De rechtbank beëindigt voorwaardelijk de verpleging van overheidswege van [verdachte], onder de volgende voorwaarden:
1- de terbeschikkinggestelde zal niet recidiveren;
2- de terbeschikkinggestelde zal niet zonder overleg en niet zonder toestemming van de reclassering verhuizen naar een andere woning. De terbeschikkinggestelde zal niet bij zijn ouders gaan wonen behoudens zeer uitzonderlijke omstandigheden en niet langer dan strikt noodzakelijk en alleen met uitdrukkelijke instemming van de reclassering vooraf;
3- de terbeschikkinggestelde heeft een controleerbare dagbesteding van minimaal twintig uur per week en/of spant zich in om deze te vinden.
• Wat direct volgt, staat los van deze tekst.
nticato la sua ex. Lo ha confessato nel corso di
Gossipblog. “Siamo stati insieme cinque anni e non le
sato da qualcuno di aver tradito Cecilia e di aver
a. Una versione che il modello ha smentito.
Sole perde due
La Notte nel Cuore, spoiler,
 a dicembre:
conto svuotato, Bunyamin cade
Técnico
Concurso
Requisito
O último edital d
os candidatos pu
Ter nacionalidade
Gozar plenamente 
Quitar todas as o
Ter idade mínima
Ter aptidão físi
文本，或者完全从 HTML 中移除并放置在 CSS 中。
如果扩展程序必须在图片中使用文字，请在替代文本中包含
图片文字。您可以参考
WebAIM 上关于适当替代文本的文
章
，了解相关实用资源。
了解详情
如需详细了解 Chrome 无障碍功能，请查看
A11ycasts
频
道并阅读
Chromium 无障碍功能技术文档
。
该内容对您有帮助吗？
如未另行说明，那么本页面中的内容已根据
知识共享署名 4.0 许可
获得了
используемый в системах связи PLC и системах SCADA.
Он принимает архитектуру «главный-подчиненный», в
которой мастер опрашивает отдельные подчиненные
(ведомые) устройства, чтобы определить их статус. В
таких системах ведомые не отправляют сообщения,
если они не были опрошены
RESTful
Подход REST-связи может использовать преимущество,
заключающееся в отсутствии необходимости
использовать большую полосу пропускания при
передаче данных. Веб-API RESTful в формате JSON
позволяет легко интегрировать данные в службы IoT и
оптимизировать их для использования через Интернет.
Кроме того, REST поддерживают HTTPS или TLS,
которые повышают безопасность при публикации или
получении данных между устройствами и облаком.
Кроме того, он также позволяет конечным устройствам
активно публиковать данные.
Hij zal niet zonder overleg en toestemming van de reclassering veranderen van werkgever;
4- de terbeschikkinggestelde zal, indien hij een intieme relatie krijgt, openheid van zaken geven over deze relatie en meewerken aan behandeling c.q. systeemtherapie bij De Waag;
5- de terbeschikkinggestelde zal openheid van zaken geven over zijn netwerk;
6- de terbeschikkinggestelde zal geen drugs gebruiken. Hij zal meewerken aan urinecontroles, indien en zolang de reclassering dat geïndiceerd vindt. De terbeschikkinggestelde zal openheid van zaken geven over zijn alcoholgebruik. Dit gebruik mag zijn dagelijkse functioneren op geen enkele wijze belemmeren;
7- de terbeschikkinggestelde zal zijn financiën inzichtelijk maken voor de reclassering. Indien externe begeleiding op het gebied van zijn financiën door de reclassering nodig wordt geacht, zal de terbeschikkinggestelde hieraan zijn medewerking verlenen;
8- de terbeschikkinggestelde zal zich begeleidbaar opstellen en zal zich gedragen naar de aanwijzingen hem te geven door de reclassering;
9- de terbeschikkinggestelde zal zijn medewerking verlenen aan forensisch psychiatrisch toezicht.
Deze beslissing is gegeven door mr. D.A.C. Koster, voorzitter, mr. M.A.A.T. Engbers en
mr. P.P.C.M. Waarts, rechters, in tegenwoordigheid van de griffier mr. K.F. van Dam en is uitgesproken ter openbare terechtzitting op 30 november 2012.